While most of the structures were of good or reasonable crystallographic resolution below 3.0 Å, 16 were in the range from 3–5 Å and three had been determined by electron microscopy with ‘resolution’ above 13 Å. The deviations between the experimental and predicted models for the electron microscopy structures are as likely to be due to inaccuracies in the deposited structure as in the prediction, so they were excluded from the analysis, leaving 154 structures.

The organism classifications of this final set are 75 human, 68 mouse, 5 rabbit, 4 rhesus macaque and 2 chicken antibodies; note however that this includes engineered structures. 125 have kappa light chains and 29 have lambda light chains.

Loop length distributions, using the Chothia definitions, are shown in Fig 1.

Download:

Fig 1. Length distributions for each of the CDR loops.

https://doi.org/10.1371/journal.pone.0177923.g001

The vast majority of the target sequences have at least one template in the Discovery Studio database with a sequence similarity above 90% for the Fv domain and above 80% for all CDR regions except for H3, as is shown by the histograms in Fig 2.

Download:

Fig 2. Distribution of sequence similarity of query sequence to database templates.

CDR loops were defined using the Chothia numbering scheme.

https://doi.org/10.1371/journal.pone.0177923.g002

Validation calculations

Structures were predicted for the validation set using a variety of the available options:

Each of the framework template modeling methods
Building different numbers of models
IMGT, Kabat, Honegger and Chothia loop definitions, the latter with or without canonical filtering

Comparison of predicted and experimental models.

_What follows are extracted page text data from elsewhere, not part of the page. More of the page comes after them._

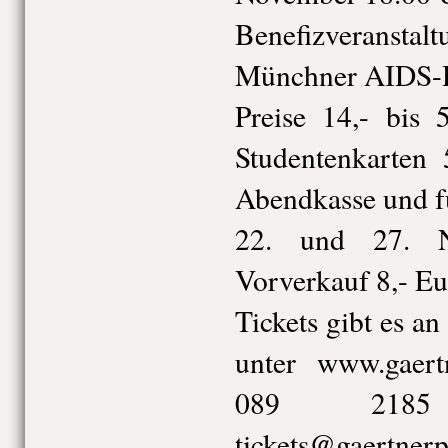
Benefizveranst
Münchner AIDS-H
Preise 14,- bis 
Studentenkarten
Abendkasse und f
22. und 27. N
Vorverkauf 8,- Eu
Tickets gibt es an
unter www.gaertn
089 218
tickets@gaertnerp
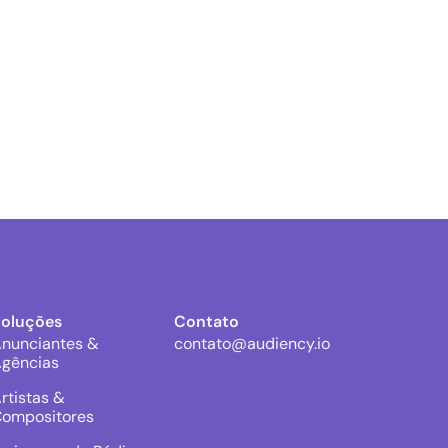
Soluções
Contato
nunciantes &
contato@audiency.io
gências
rtistas &
ompositores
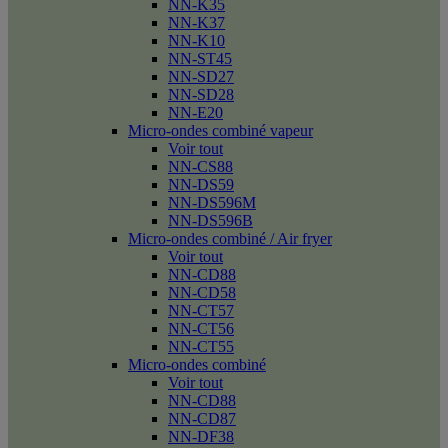
NN-K35
NN-K37
NN-K10
NN-ST45
NN-SD27
NN-SD28
NN-E20
Micro-ondes combiné vapeur
Voir tout
NN-CS88
NN-DS59
NN-DS596M
NN-DS596B
Micro-ondes combiné / Air fryer
Voir tout
NN-CD88
NN-CD58
NN-CT57
NN-CT56
NN-CT55
Micro-ondes combiné
Voir tout
NN-CD88
NN-CD87
NN-DF38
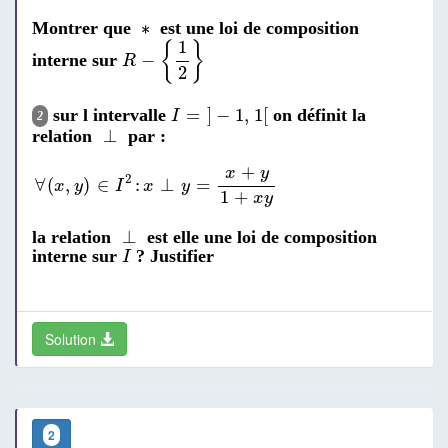
∗
∗
Montrer que
est une loi de composition
R
-
{
1
2
}
1
{
}
−
interne sur
R
2
I
=
]
-
1
,
1
[
=
]
−
1
,
1
[
sur l intervalle
on définit la
I
2
⊥
⊥
relation
par :
∀
(
x
,
y
)
∈
I
2
:
x
⊥
y
=
x
+
y
1
+
x
y
+
x
y
2
∀
(
,
)
∈
:
⊥
=
x
y
I
x
y
1
+
x
y
⊥
⊥
la relation
est elle une loi de composition
I
interne sur
? Justifier
I
Solution
2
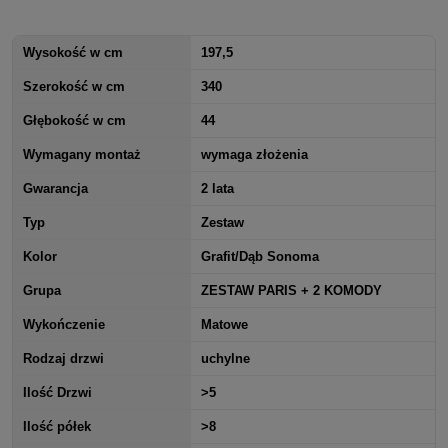
Wysokość w cm
197,5
Szerokość w cm
340
Głębokość w cm
44
Wymagany montaż
wymaga złożenia
Gwarancja
2 lata
Typ
Zestaw
Kolor
Grafit/Dąb Sonoma
Grupa
ZESTAW PARIS + 2 KOMODY
Wykończenie
Matowe
Rodzaj drzwi
uchylne
Ilość Drzwi
>5
Ilość półek
>8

The predicted models were compared with the experimental X-ray structures using the same methods as were applied in the AMA-II assessment [12]. This entailed superimposing each predicted-experimental pair using the β-sheet core, and then calculating RMSDs of the peptide carbonyl atoms for the light and heavy chain framework regions and for each of the CDR loops as defined by the Chothia scheme. Carbonyl RMSDs are used as they are sensitive to variations such as peptide flips which are not revealed by the commonly-used C-α RMSDs. In addition, the deviation in tilt angle between the light and heavy chain regions was calculated, again using the same method as for the AMA-II work [5]. The RMSD and tilt angle information, together with details of the templates used in each prediction, are tabulated in S1 Table.

Further analysis.

Custom protocols were created in BIOVIA’s Pipeline Pilot to analyze and compare the predictions. Many of the results are presented using box plots which are a compact means of displaying the distributions for several sets of data on the same chart. The bottom and top of the box are at the first and third quartile respectively, while the line within it marks the median value and a dot marks the mean value. The ‘whiskers’ are calculated by the Tukey method as 1.5 of the lower and upper quartile ranges. In some plots, any outliers beyond these values are plotted as small squares, and this is the definition of ‘outlier’ used in parts of the discussion. The results obtained by different methods were also assessed using a pairwise t-test, with p values below 0.05 being considered to be statistically significant.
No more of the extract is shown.